A dog barked. Signor Varelli’s eyes searched the ground surrounding the tables. The rest recognized Kinzica’s sturdy voice. Finding no dog in sight, signor Varelli returned his gaze to signor Luigi.
“We should introduce signor Varelli to Sofia,” thought Polly. “If he thinks Mirella is unusual. . . .”
The landlord looked as if he’d already seen a ghost. His momentary indecision was gone: “No school! A school is out of the question! The tower is a private residence only! And no Gypsies for any reason!” He turned to face Mirella. “If I find you’re entertaining Gypsies, you’ll be out even before the end of the month.”
Agente Barto spoke up: “But Flora here shares our concern about the thefts of which some of our Roma neighbors have been accused.”
“Accused! It’s not as if there were any doubt!” shouted signor Varelli.
“Consider what it might do to benefit our Roma youth if an influential girl like Flora received a topnotch education. She could become a mentor for her entire community.”
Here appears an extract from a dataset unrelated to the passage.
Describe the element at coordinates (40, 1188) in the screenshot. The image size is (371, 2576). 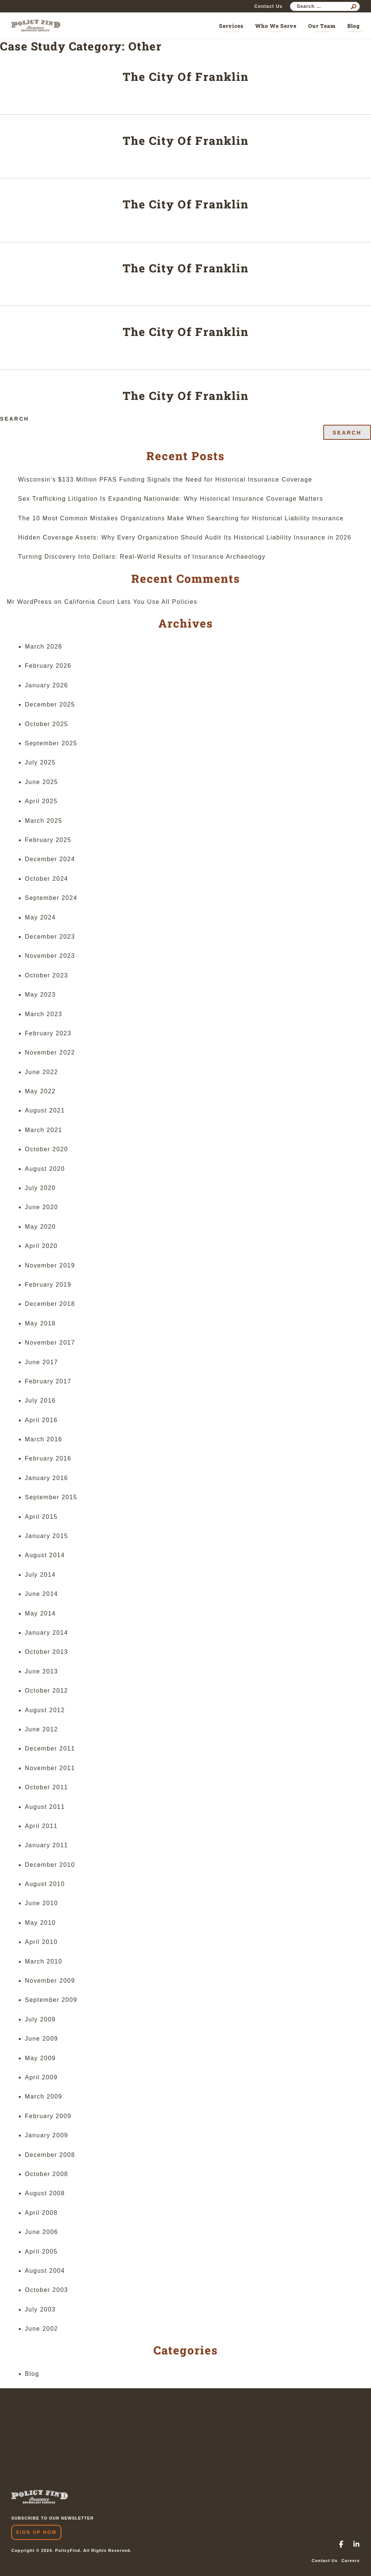
I see `July 2020` at that location.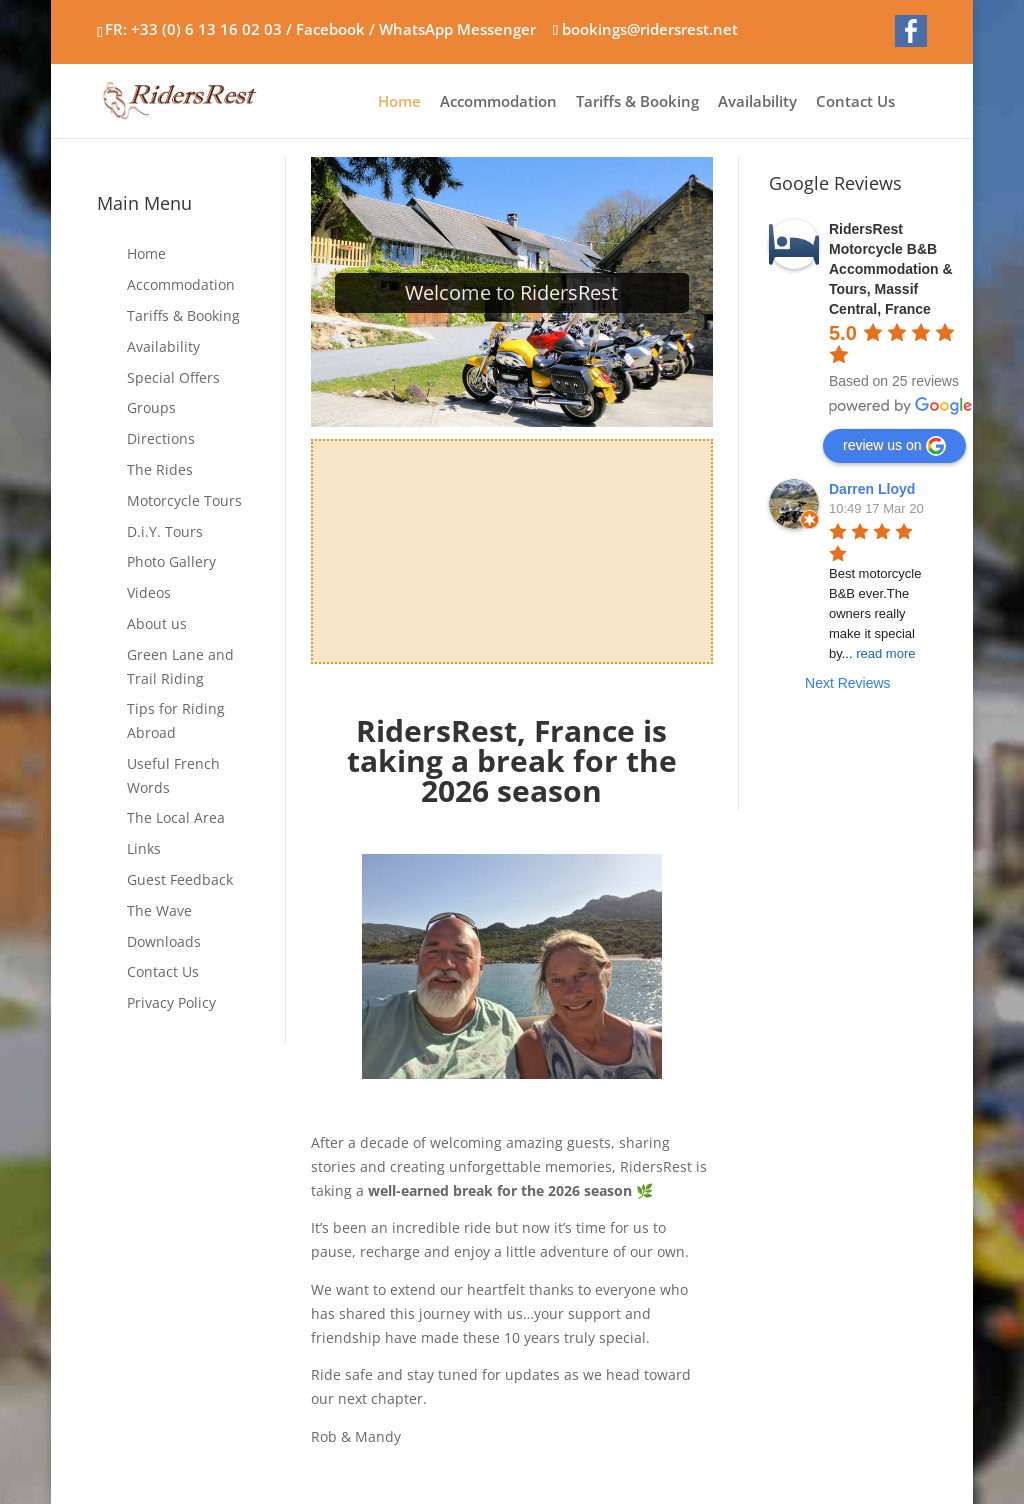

Signor Varelli shoved back his chair still farther and stood up. “Absolutely not! I’m a busy man. I don’t have time to sit around listening to nonsense. And you remember, Mirella: one step out of line and you’ll be out long before the end of July. At any rate, I’d start packing if I were you.” He turned and strode across the street before heading north.
Everyone sat in silence watching him go. Finally signor Luigi patted Mirella on the shoulder. “We’ll think of something yet; don’t you worry.” But Polly thought he looked as worried as everyone else.